A state physicians board will hold a public hearing next week to decide whether to add new medical conditions to the state’s medical marijuana law.

This will be the first time anyone has attempted to expand the list of medical conditions for which marijuana can be prescribed since Connecticut passed the law in 2012.

The board will hear petitions concerning sickle cell disease, Tourette’s syndrome, post laminectomy syndrome, which causes nerve pain after spinal surgery, and severe psoriasis and psoriatic arthritis.

Department of Consumer Protection Commissioner William Rubenstein, whose agency oversees the medical marijuana program, said Monday about 2,800 patients have been certified by their doctors to receive medical marijuana, although not all have been issued their official licenses yet.

These patients all have one of 11 qualifying conditions listed in the general statutes, including cancer, HIV/AIDS, multiple sclerosis, and PTSD, the only psychological disorder on the list.

Rubenstein said expanding the eligible list of conditions could take close to a year if the physicians board chooses to recommend any of the petitions. The board advises the Consumer Protection Department on the petition, but final authority rests with state bureaucrats and legislators.

There are two ways new conditions can be added to Connecticut’s medical marijuana law: through a statutory change by the legislature or a regulatory change through the Consumer Protection Department.

One of the four petitions to add a condition was filed by the Sickle Cell Disease Association of America’s Southern Connecticut chapter. The other three were filed by individuals. The Consumer Protection Department couldn’t release the three filed by individuals for privacy reasons.

The Sickle Cell Disease Association of America’s Southern Connecticut chapter was not immediately available for comment Monday, but according to their petition research shows people with the disease have been using it for pain management.

Sickle cell patients have crescent-shaped blood cells instead of healthy, disc-shaped ones. The sickled cells block blood flow and cause pain, which some researchers believe can be relieved by medical marijuana. Currently, the pain is treated with morphine or other addictive opiates.

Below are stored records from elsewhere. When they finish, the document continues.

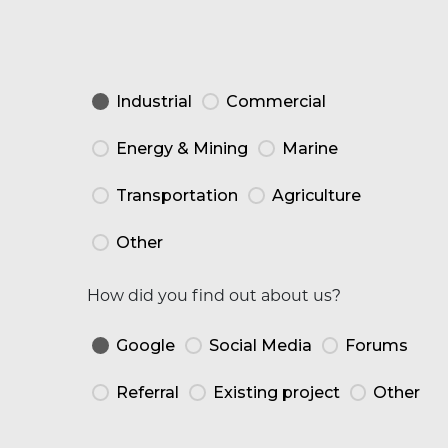
Industrial
Commercial
Energy & Mining
Marine
Transportation
Agriculture
Other
How did you find out about us?
Google
Social Media
Forums
Referral
Existing project
Other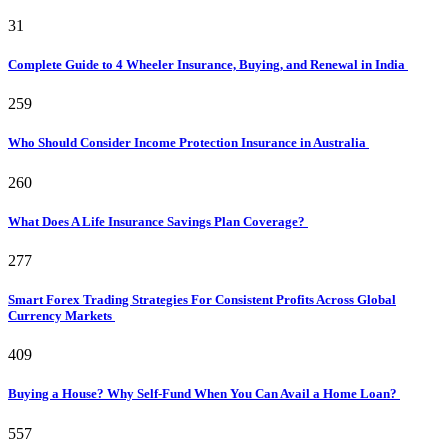
31
Complete Guide to 4 Wheeler Insurance, Buying, and Renewal in India
259
Who Should Consider Income Protection Insurance in Australia
260
What Does A Life Insurance Savings Plan Coverage?
277
Smart Forex Trading Strategies For Consistent Profits Across Global
Currency Markets
409
Buying a House? Why Self-Fund When You Can Avail a Home Loan?
557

The only medicine approved for the treatment of sickle cell disease is hydroxyurea, which is not a pain medication.

“Hydroxyurea has improved outcomes for people with sickle cell disease, but it has not eliminated pain,” according to the petition.

Dr. John Roberts of Yale University wrote in a March 2014 letter to the Sickle Cell Disease Association of America’s Southern Connecticut chapter that there is no scientific evidence concerning medical marijuana use specifically for sickle cell disease.

“As a physician and researcher, I believe that medical marijuana might help persons with sickle cell disease in the same manner that it appears to help others with especially chronic pain,” Roberts wrote. “As a practitioner I know that many adults with sickle cell disease use marijuana. Many of those who are willing to discuss their use of marijuana report that it reduces their pain and decreases the amount of narcotic pain medications they take.”

But getting the law changed will be an uphill battle and the process is arduous.

First, someone must submit a petition to the state board of physicians for review. The board will hold a public hearing on the petition and then make their recommendations to Rubenstein.

Rubenstein then makes the final decision on whether to recommend the condition to the legislature’s Regulations Review Committee, which then goes through its own process.

Rubenstein said he does not expect the physicians board to make a decision at the hearing next Wednesday. They’ll likely hold off until their next meeting sometime early next year, he said.

The public hearing will be held at 8:30 a.m. Wednesday, Nov. 26 in room 126 at 165 Capitol Ave. in Hartford.

Other states have more open-ended marijuana policies that give state regulators discretion in who gets approval. California allows medical marijuana for a number of specific conditions, as well as “any other chronic or persistent medical symptom that either substantially limits a person’s ability to conduct one or more of major life activities as defined in the Americans with Disabilities Act of 1990, or if not alleviated, may cause serious harm to the person’s safety, physical, or mental health.”

Currently, 22 states and the District of Columbia have some sort of medical marijuana program.